Don't Forget to Play
I've been reminded a lot lately about the power of play, laughter and lightheartedness. I get so wrapped up with life and the pressure (often placed by myself) to parent perfectly and discipline and use every moment as a teaching moment. When your life is as busy as mine is, as all of our lives are, the time you have that isn't spent working and tending to the stuff of life often feels limited. It's easy to spend what little free time we have checking out, watching TV and barking more orders at our kids.
When what they really need is to play. And breathe. And move. And explore.
It's too easy to become irritated with the thousands of hey mommy, mommies and respond with a frustrated, "Whaaatt?" I am finding it makes a huge difference in the attitude of my kids when I'm able to respond playfully, with a smile, or a tickle, or a silly face, or a joke, or as my Alec loves, in a song. Lately, he's been singing everything he says to me in the tune of "Do You Want to Build a Snowman" from the Disney movie Frozen.
Get this, when I am lighthearted and not so serious with my kids they're a lot less stressed and misbehave less. Or maybe it's just me that's less stressed. It's hard to be serious when you start climbing on playground equipment designed for children half your size. Or in my case 3/4 your size!
It could be even that they are acting exactly the same, and I'm just perceiving their behavior differently. Either way, it sure feels a lot nicer than playing drill seargent!
The trick is you really have to let them be them.
Let them be loud (when it's appropriate).
Let their personalities come out loud and clear.
You may be surprised at what you find in them, and in yourself.

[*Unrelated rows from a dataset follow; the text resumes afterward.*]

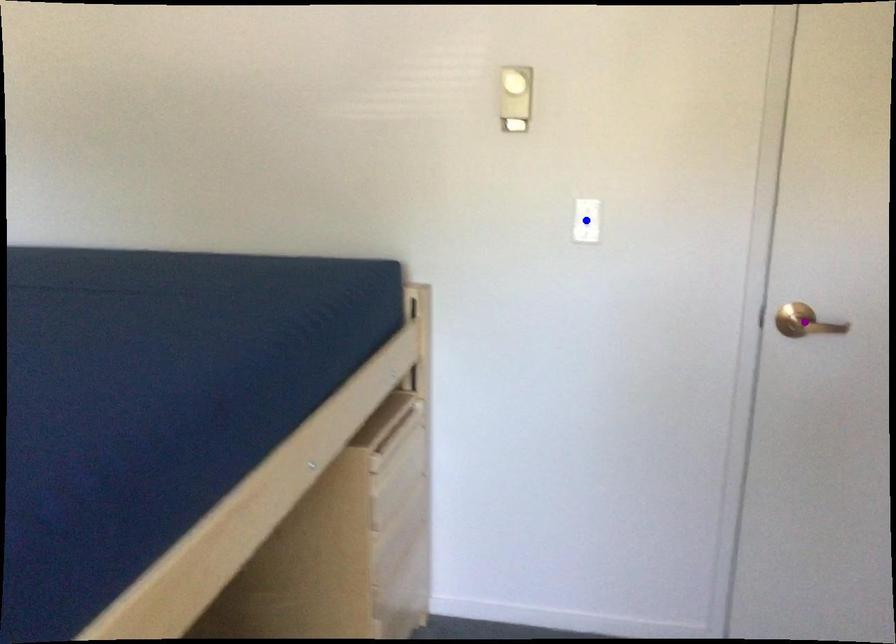 Looking at this image, order these from nearest to farthest:
purple point
orange point
blue point

purple point < orange point < blue point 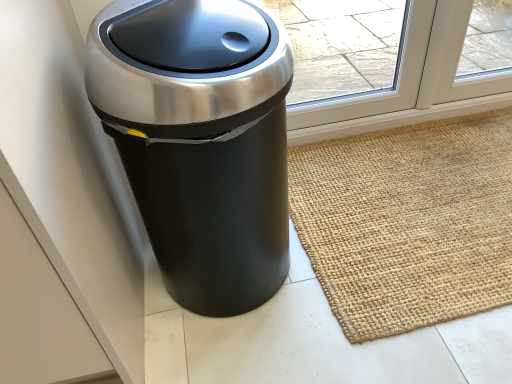 This screenshot has height=384, width=512. Describe the element at coordinates (200, 140) in the screenshot. I see `satin black trash can at left` at that location.

The height and width of the screenshot is (384, 512). What are the coordinates of `satin black trash can at left` in the screenshot? It's located at (200, 140).

What is the approximate height of satin black trash can at left?

26.45 inches.

Describe the element at coordinates (408, 222) in the screenshot. I see `natural jute doormat at lower right` at that location.

Locate an element on the screen. This screenshot has height=384, width=512. natural jute doormat at lower right is located at coordinates (408, 222).

Where is `satin black trash can at left`? satin black trash can at left is located at coordinates (200, 140).

Visually, is natural jute doormat at lower right positioned to the left or to the right of satin black trash can at left?

Clearly, natural jute doormat at lower right is on the right of satin black trash can at left in the image.

Between natural jute doormat at lower right and satin black trash can at left, which one is positioned behind?

Positioned behind is natural jute doormat at lower right.

Is point (451, 172) more distant than point (253, 41)?

Yes, it is behind point (253, 41).

From the image's perspective, which one is positioned lower, natural jute doormat at lower right or satin black trash can at left?

natural jute doormat at lower right.

From a real-world perspective, which object rests below the other?

natural jute doormat at lower right, from a real-world perspective.

Consider the image. Can you confirm if natural jute doormat at lower right is wider than satin black trash can at left?

Yes, natural jute doormat at lower right is wider than satin black trash can at left.

In terms of height, does natural jute doormat at lower right look taller or shorter compared to satin black trash can at left?

natural jute doormat at lower right is shorter than satin black trash can at left.

Can you confirm if natural jute doormat at lower right is bigger than satin black trash can at left?

No.

Can we say natural jute doormat at lower right lies outside satin black trash can at left?

natural jute doormat at lower right lies outside satin black trash can at left's area.

Is natural jute doormat at lower right with satin black trash can at left?

No, natural jute doormat at lower right is not beside satin black trash can at left.

Is natural jute doormat at lower right turned away from satin black trash can at left?

No, satin black trash can at left is not at the back of natural jute doormat at lower right.

How many degrees apart are the facing directions of natural jute doormat at lower right and satin black trash can at left?

The facing directions of natural jute doormat at lower right and satin black trash can at left are 0.753 degrees apart.

Find the location of a particular element. This screenshot has height=384, width=512. waste container in front of the natural jute doormat at lower right is located at coordinates (200, 140).

Is satin black trash can at left at the right side of natural jute doormat at lower right?

Incorrect, satin black trash can at left is not on the right side of natural jute doormat at lower right.

Relative to natural jute doormat at lower right, is satin black trash can at left in front or behind?

Visually, satin black trash can at left is located in front of natural jute doormat at lower right.

Is point (250, 297) positioned after point (359, 241)?

No, (250, 297) is in front of (359, 241).

From the image's perspective, which is below, satin black trash can at left or natural jute doormat at lower right?

natural jute doormat at lower right appears lower in the image.

From a real-world perspective, between satin black trash can at left and natural jute doormat at lower right, who is vertically lower?

From a 3D spatial view, natural jute doormat at lower right is below.

Does satin black trash can at left have a lesser width compared to natural jute doormat at lower right?

Yes.

Between satin black trash can at left and natural jute doormat at lower right, which one has more height?

satin black trash can at left is taller.

Is satin black trash can at left bigger or smaller than natural jute doormat at lower right?

satin black trash can at left is bigger than natural jute doormat at lower right.

Do you think satin black trash can at left is within natural jute doormat at lower right, or outside of it?

The correct answer is: outside.

Is satin black trash can at left next to natural jute doormat at lower right?

No, satin black trash can at left is not making contact with natural jute doormat at lower right.

Is satin black trash can at left oriented towards natural jute doormat at lower right?

No.

Where is `waste container in front of the natural jute doormat at lower right`? waste container in front of the natural jute doormat at lower right is located at coordinates (200, 140).

Identify the location of waste container above the natural jute doormat at lower right (from a real-world perspective). (200, 140).

You are a GUI agent. You are given a task and a screenshot of the screen. Output one action in this format:
    pyautogui.click(x=<x>, y=<y>)
    Task: Click on the doormat behind the satin black trash can at left
    This screenshot has height=384, width=512.
    Given the screenshot: What is the action you would take?
    pyautogui.click(x=408, y=222) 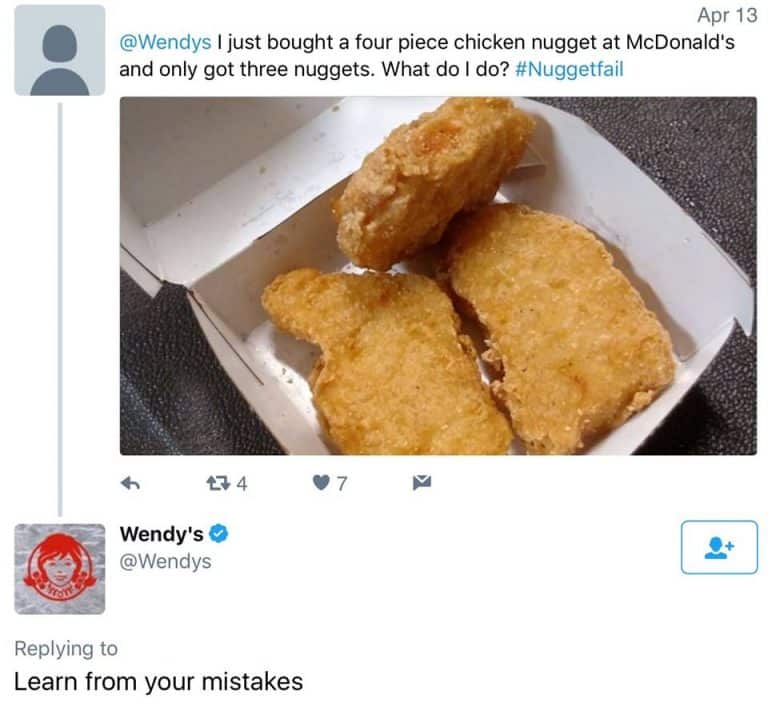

When I took my littles to Helmerich park near 71st and Riverside a few weeks ago, my 8 year old quickly grew bored with the playground equipment and wanted to dig in the dirt. I just sat and watched him and reminisced myself. When I was his age, I spent a good chunk of each recess time digging a huge hole on the outskirts of the playground. I couldn't even tell you why. I wasn't trying to create something, or dig to China. I was literally just digging a hole, and wanted it to be the biggest, best hole you ever saw!
On the outside play doesn't always make sense, but it doesn't have to. It think it's the nonsense that sets us free. When your kids are toddlers, your life is filled with play and the park is a second home. But as they get older, it's easy to forget to play, at least it is for me. I'm finding a new freedom in my journey as a parent as I remember to not take things so seriously, and just play.
See you around town!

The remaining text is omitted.